The Health Department has removed Medicare data from its website amid an investigation into whether personal information has been compromised.
Australian Privacy Commissioner Timothy Pilgrim has launched an investigation after academics found it was possible to figure out some service provider ID numbers in the Medicare Benefits Schedule and Pharmaceutical Benefits Schedule datasets, published on August 1.
The University of Melbourne academics said they notified the department of the issue on September 12, adding that the data was then "immediately removed".
In a joint report, Drs Chris Culnane, Benjamin Rubinstein and Vanessa Teague described the incident as "serious".
"If we can reverse-engineer the details in a few days, then there is a risk that others could do so too," they stated.
They said the dataset was created by selecting a random 10 per cent of Medicare patients, whose claims from 1984 to 2014 were included.
Health Minister Sussan Ley has apologised for the breach after the department admitted on Thursday that de-identified medical data it released in August was able to be decoded.
The department was alerted on September 8 to the breach by Melbourne University researchers who were able to decrypt some of the information.
Doctors warn it's possible individual patients could be identified.
Ms Ley insists government security experts have advised there was no public release of confidential information.
No information about patients or health service providers was made public, she said.

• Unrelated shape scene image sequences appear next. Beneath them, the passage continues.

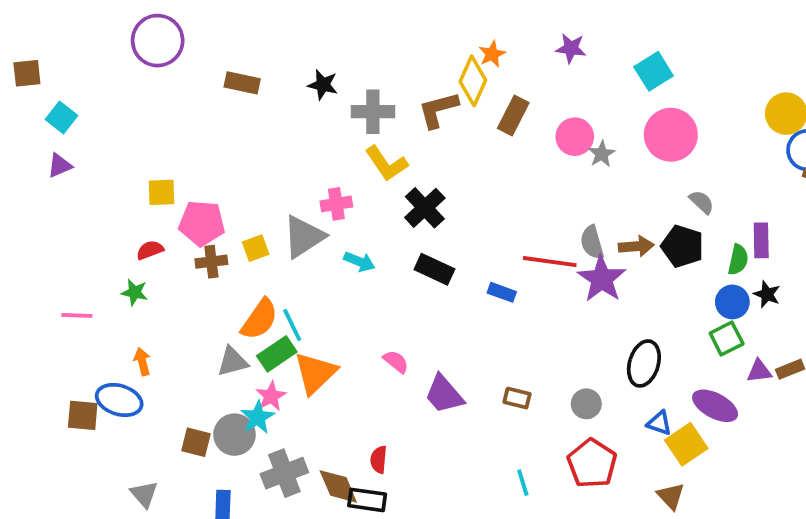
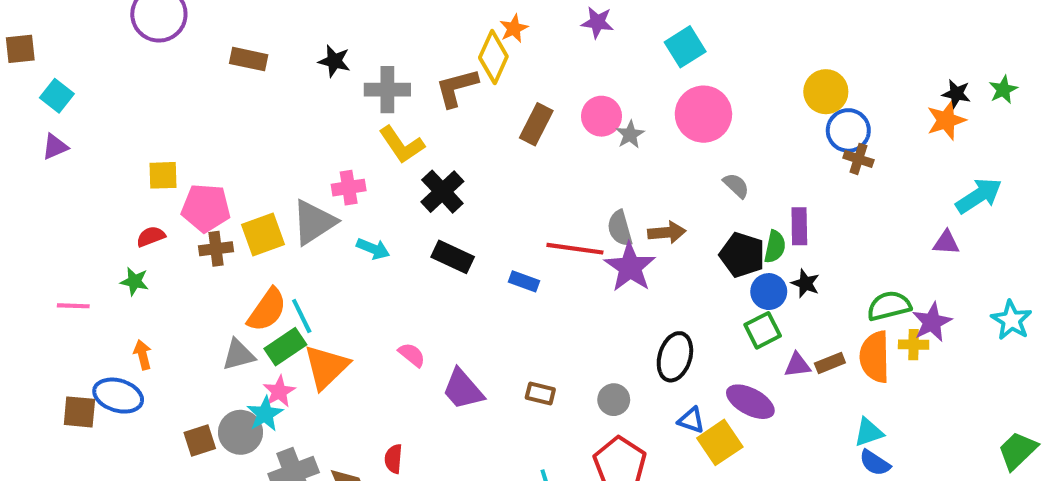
brown rectangle: (513, 116) -> (536, 124), moved
black pentagon: (682, 246) -> (742, 255), moved
yellow square: (256, 248) -> (263, 234), size x1.5
brown square: (196, 442) -> (200, 440), turned -32

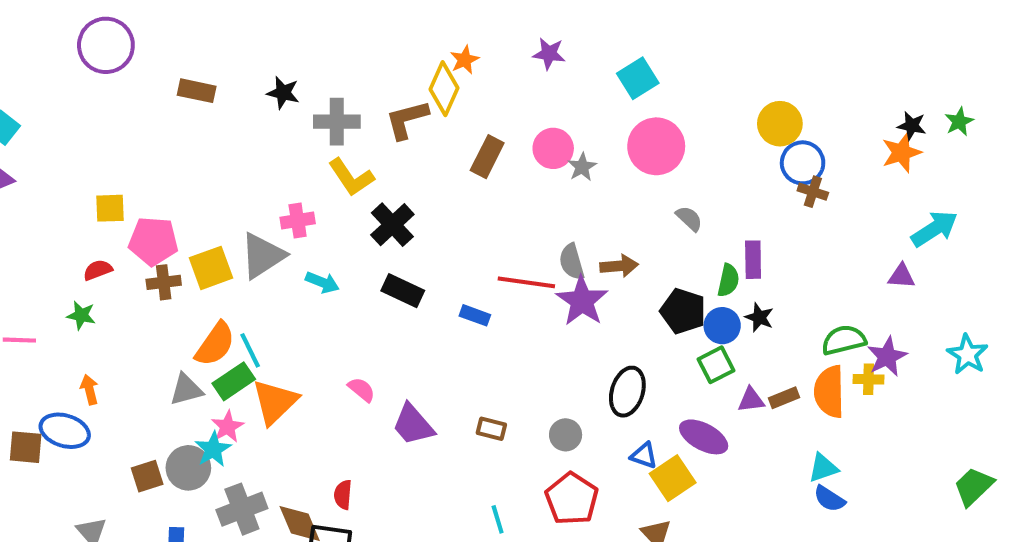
black pentagon: (742, 255) -> (683, 311), moved

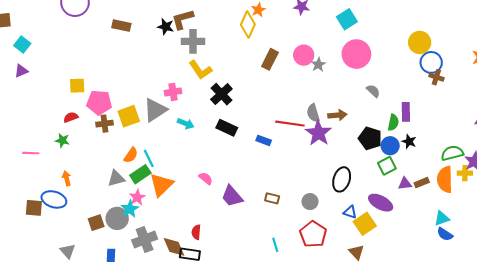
brown L-shape: (407, 120) -> (182, 19), moved
orange semicircle: (215, 344) -> (131, 155), size x0.7

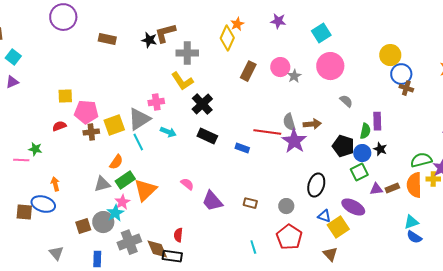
gray cross: (193, 41) -> (187, 53), moved
green star: (62, 140) -> (35, 149), moved
cyan line: (149, 158) -> (138, 142), moved

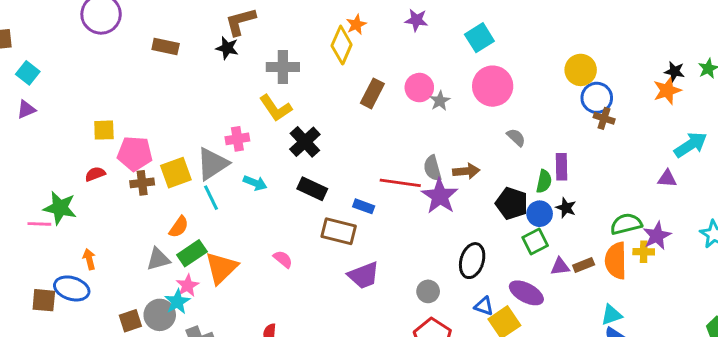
brown L-shape: (165, 33) -> (240, 22), moved
green star: (35, 149) -> (60, 208), size x1.6
purple trapezoid: (212, 201) -> (364, 275), moved, turned -70
brown rectangle: (250, 203) -> (339, 231), moved, size x1.6

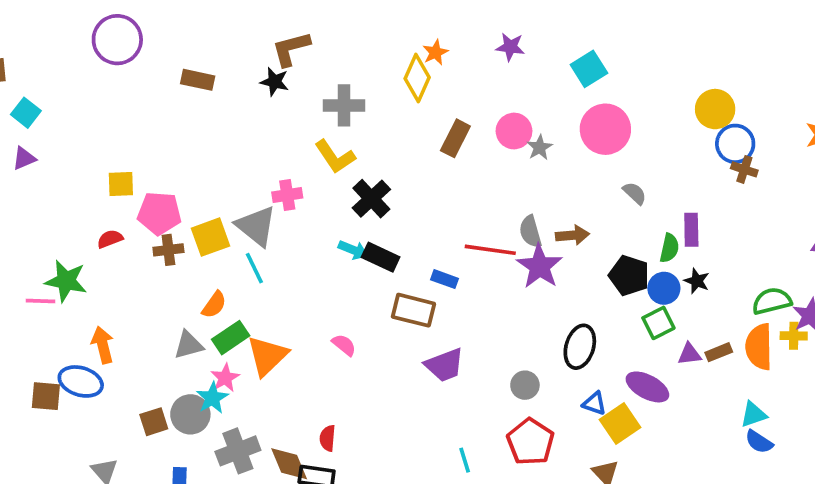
gray triangle: (212, 164) -> (256, 226), turned -48
cyan arrow: (255, 183) -> (353, 250), moved
orange arrow: (89, 259) -> (103, 345), size x1.4

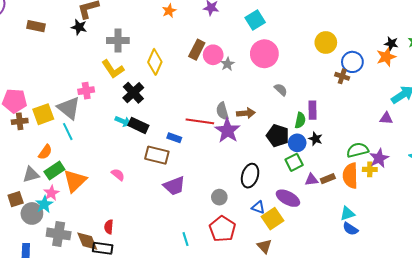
yellow diamond: (417, 78) -> (155, 62), moved
brown rectangle: (455, 138) -> (197, 50), moved
blue circle: (735, 144) -> (352, 62), moved
brown square: (154, 422) -> (16, 199), moved
gray cross: (238, 451) -> (59, 234), turned 30

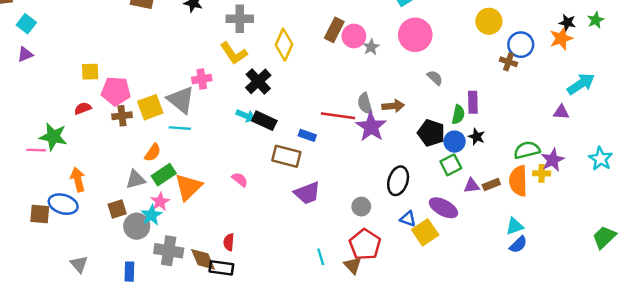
cyan line: (68, 132) -> (180, 128), turned -60
blue semicircle: (350, 229) -> (518, 245), turned -77
brown triangle: (264, 246) -> (353, 265), moved

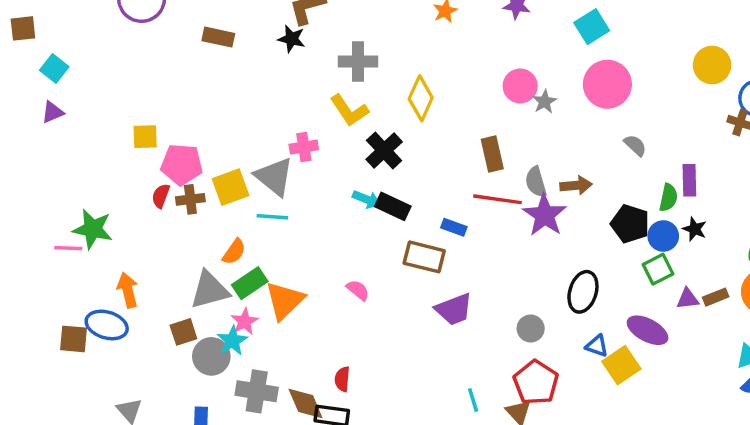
brown rectangle: (334, 30) -> (492, 154), moved, turned -40
red semicircle: (83, 108) -> (161, 196), moved, turned -49
gray triangle: (136, 180) -> (210, 290), size x1.4

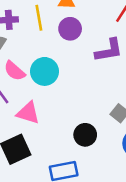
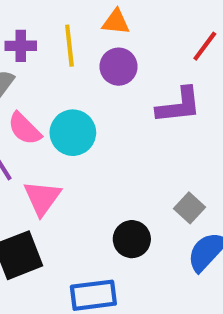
pink triangle: (28, 113) -> (42, 198), turned 45

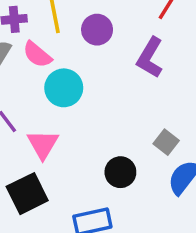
purple L-shape: (179, 105) -> (150, 58), turned 132
pink semicircle: (25, 129) -> (37, 54), moved

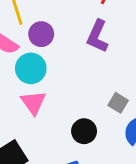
purple circle: (97, 30) -> (41, 34), moved
pink triangle: (43, 144) -> (33, 103), moved

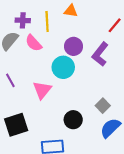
purple circle: (41, 34) -> (74, 46), moved
cyan circle: (31, 68) -> (63, 67), moved

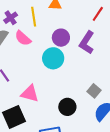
purple cross: (23, 20) -> (11, 18), turned -32
pink triangle: (42, 90) -> (30, 93), moved, turned -48

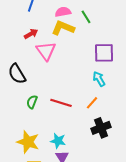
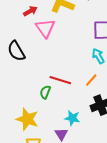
green semicircle: (32, 102) -> (45, 92), moved
cyan star: (58, 141) -> (72, 118), moved

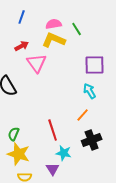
red line: (60, 80) -> (53, 130), moved, turned 55
green semicircle: (45, 92) -> (14, 134), moved

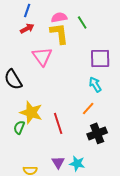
yellow L-shape: (54, 40) -> (59, 33), turned 60
red arrow: (22, 46) -> (27, 28), moved
cyan star: (64, 153) -> (77, 163), moved
yellow star: (19, 154) -> (31, 112), moved

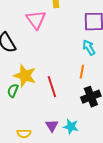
orange line: (88, 108) -> (82, 72), turned -32

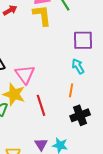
pink triangle: (36, 20) -> (25, 74), moved

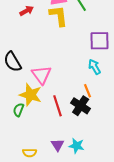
orange line: (71, 90) -> (88, 91), turned -32
black cross: (80, 115) -> (81, 106), moved, turned -36

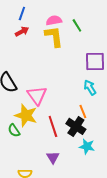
green semicircle: (19, 110) -> (14, 130), turned -56
purple triangle: (58, 145) -> (53, 157), moved
cyan star: (77, 146) -> (87, 146), moved

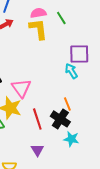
cyan arrow: (90, 87) -> (71, 71), moved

"While the academic team has shown that the health service provider numbers can be decrypted, this information has not been published or disseminated," She told the Royal Australian College of General Practitioners annual conference in Perth.
"It's certainly something we take seriously and we apologise for any concern this may cause you as providers.
"However what we cannot and must not do is shy away from using data to improve health outcomes for patients and clinical practice."
Ms Ley insisted the government had worked swiftly to tighten privacy laws, with Attorney-General George Brandis rushing on Wednesday to amend legislation making it illegal to re-identify de-identified government data without authorisation.
But Dr Nathan Pinskier, chair of the RACGP's expert committee on e-health, says the retrospective changes will do nothing to retrieve sensitive information already made public.
He said the RACGP expressed concern about the potential for the data to be decoded when it was initially released but was never consulted by the Health Department.
"If you can reaggregate it, even though it's illegal to do so, somebody probably will," he said.
"There is a possibility individual consumers could be identified - it could be potentially devastating."
"This was rushed, they didn't do a proper evaluation, and if they'd done their proper threat risk assessment they probably would have not released information in that form."
Dr Pinskier believes the data release by the department last month was a knee-jerk reaction after the government cut funding to other primary care research programs.
Ms Ley said the de-identified Medicare and Pharmaceutical data were removed once the department was alerted and remains offline.
The privacy commissioner has been notified and investigations are under way.
Opposition health spokeswoman Catherine King demanded the government explain why it had to be alerted to the breach by university researchers.
"The health minister has given no assurances that the health providers who are affected by this breach will be told about it," she said.
"Australians deserve an explanation of how this health data was breached."